Título: O planeta e o desafio do futuro
Autor: Antônio Ermírio de Moraes
Fonte: Jornal do Brasil, 20/03/2005, Outras Opiniões, p. A13

Quando leio os demógrafos, tento visualizar como será o mundo dos que estão nascendo hoje. Daqui a 50 anos, eles serão pais e muitos terão netos. De que forma estarão vivendo?

Os demógrafos nos dizem que, em 2050, o planeta Terra terá mais de 3 bilhões de habitantes. A população mundial ultrapassará a casa dos 9 bilhões de seres humanos.

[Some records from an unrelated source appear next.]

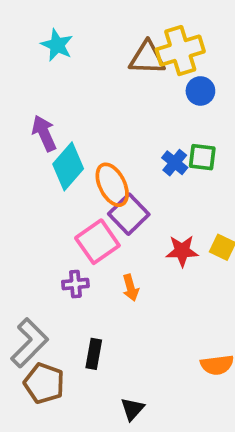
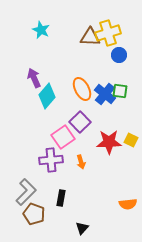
blue cross: (175, 163) -> (105, 94), size x1.5
orange ellipse: (112, 185) -> (82, 89), moved
red star: (182, 251) -> (109, 142), size x1.4
purple cross: (75, 284) -> (51, 160), size x1.6

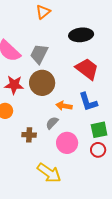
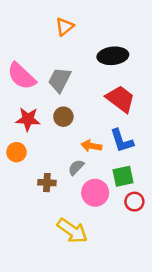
brown circle: (42, 83) -> (63, 117), size x0.6
green square: (99, 130) -> (123, 176), moved

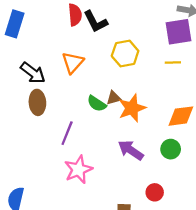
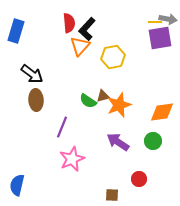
black L-shape: (95, 22) -> (87, 29), turned 70
orange triangle: (73, 63) -> (80, 46), moved
yellow line: (173, 63) -> (155, 22), moved

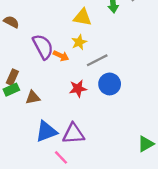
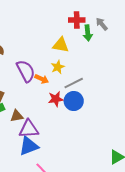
blue circle: (110, 84) -> (74, 101), moved
red star: (78, 89) -> (56, 99), moved
purple triangle: (73, 134) -> (29, 129), moved

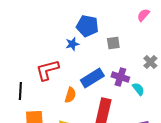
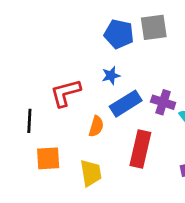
gray square: (113, 43) -> (154, 27), moved, size x1.5
blue star: (72, 44) -> (111, 75), moved

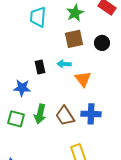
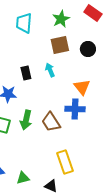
cyan arrow: (64, 64) -> (50, 70), turned 64
orange triangle: (83, 79) -> (82, 87), moved
blue cross: (91, 114) -> (75, 109), moved

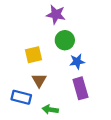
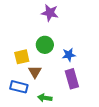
green circle: (65, 40) -> (45, 45), moved
yellow square: (34, 55) -> (22, 57), moved

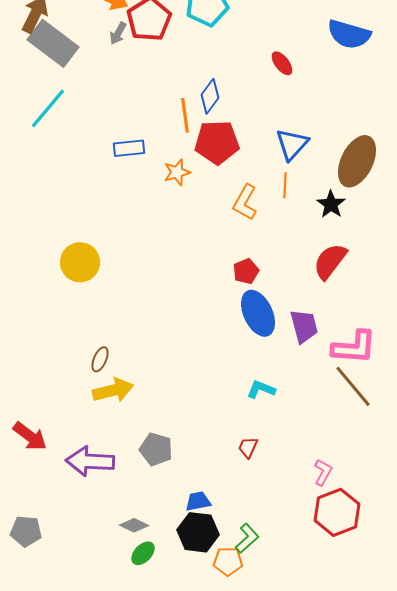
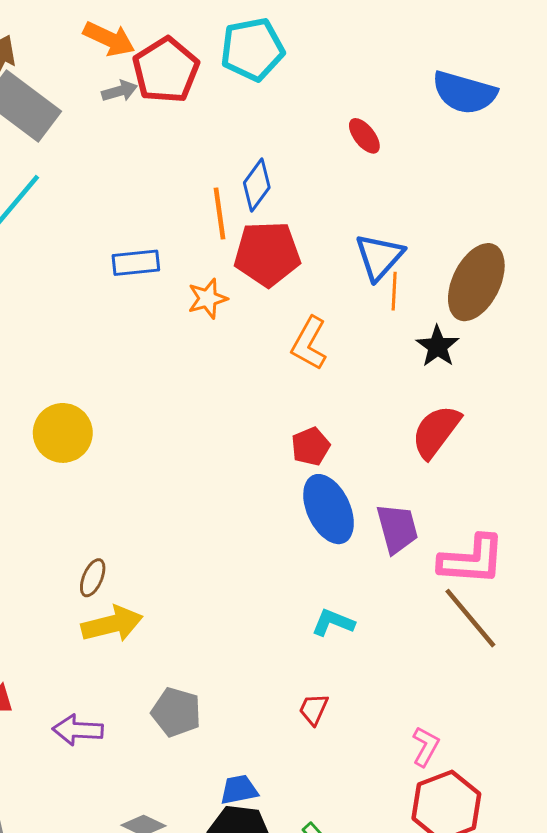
gray arrow: (118, 33) -> (120, 91), turned -135
orange line: (285, 185) -> (394, 291), moved
purple arrow: (90, 461) -> (78, 730), size x0.7

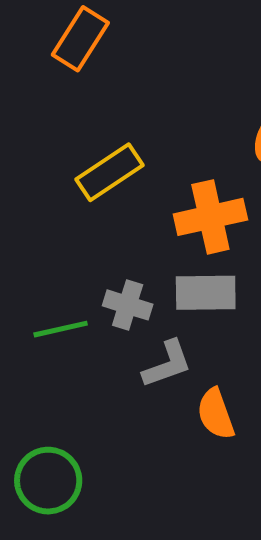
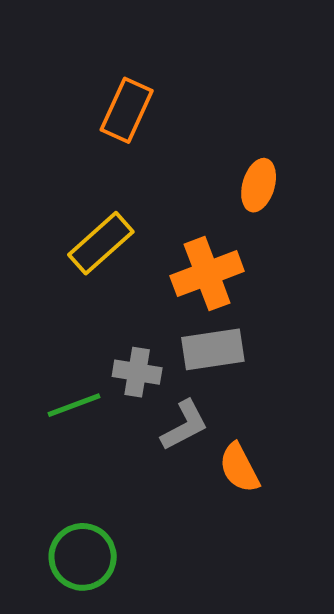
orange rectangle: (80, 39) -> (127, 110), moved

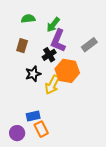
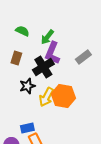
green semicircle: (28, 19) -> (22, 31), turned 32
black cross: (49, 55) -> (43, 67), size x1.5
orange hexagon: (67, 71) -> (63, 96), moved

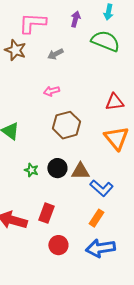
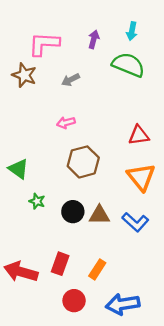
green star: (31, 170) -> (37, 201), moved
blue L-shape: (101, 188) -> (135, 222), moved
orange rectangle: (96, 218) -> (97, 269), moved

Na opinião de Malthus, os habitantes da Terra multiplicar-se-iam a uma taxa muito superior à disponibilidade de recursos. Seria uma catástrofe. Sua previsão falhou por não prever o espetacular desenvolvimento da ciência e o aumento da eficiência na produção de alimentos e outros bens.

Mas será que essa eficiência será mantida nos próximos 50 anos? É bem provável que sim, a despeito de certos recursos que estão se esgotando, como é o caso da terra agricultável e da água.

Mas os problemas do mundo dos nossos netos e bisnetos serão diferentes. Eles viverão no meio de um crescimento perigosamente desequilibrado entre os povos. Sim, porque dois terços dos novos moradores do planeta - cerca de 2 bilhões de habitantes - terão de ser alimentados e educados em nações pobres em recursos.

As projeções demográficas mostram uma verdadeira dança das cadeiras entre os países em matéria de população. Os países ricos encolherão sua população. A China que tem 1,3 bilhão de habitantes ficará em torno disso em 2050, ocupando o segundo lugar no ranking mundial. A Índia, que tem 1 bilhão, terá mais de 1,5 bilhão de pessoas (50% de aumento), passando para o primeiro lugar. O Paquistão, que atualmente têm 143 milhões de habitantes, terá 350 milhões (mais de 100% de aumento). A Nigéria saltará de 115 milhões para 258 milhões. E Bangladesh passará de 138 para 255 milhões (Lester Brown, Outgrowing the Earth, New York: W.W.Norton & Company, 2004).

Em 1950, os países mais pobres tinham apenas 8% da população mundial e os mais ricos, 32% (os demais estavam em países de desenvolvimento médio). No ano 2000, essas proporções já haviam se alterado para 11% e 20%, respectivamente. E em 2050, serão 19% e 14%. Ou seja, a explosão demográfica terá como cenário os países mais pobres.

O Brasil crescerá moderadamente, passando dos atuais 180 milhões de habitantes para 233 milhões em 2050 - e, graças a Deus, temos recursos abundantes. Mas é aí que mora o perigo. A demanda exagerada por recursos inexistentes sempre provocou conflitos entre os povos. A história pode se repetir. Gigantes como a China e a Índia, por exemplo, e, em menor escala, o Paquistão e a Indonésia, poderão ser levados a pressionar os países de recursos abundantes.

Isso significa dizer que nem mesmo um bom estoque de recursos pode garantir a paz no mundo do futuro. Oxalá as previsões dos demógrafos possam ser temperadas com algo diferente para se evitar as catástrofes em que se transformaram as guerras do passado.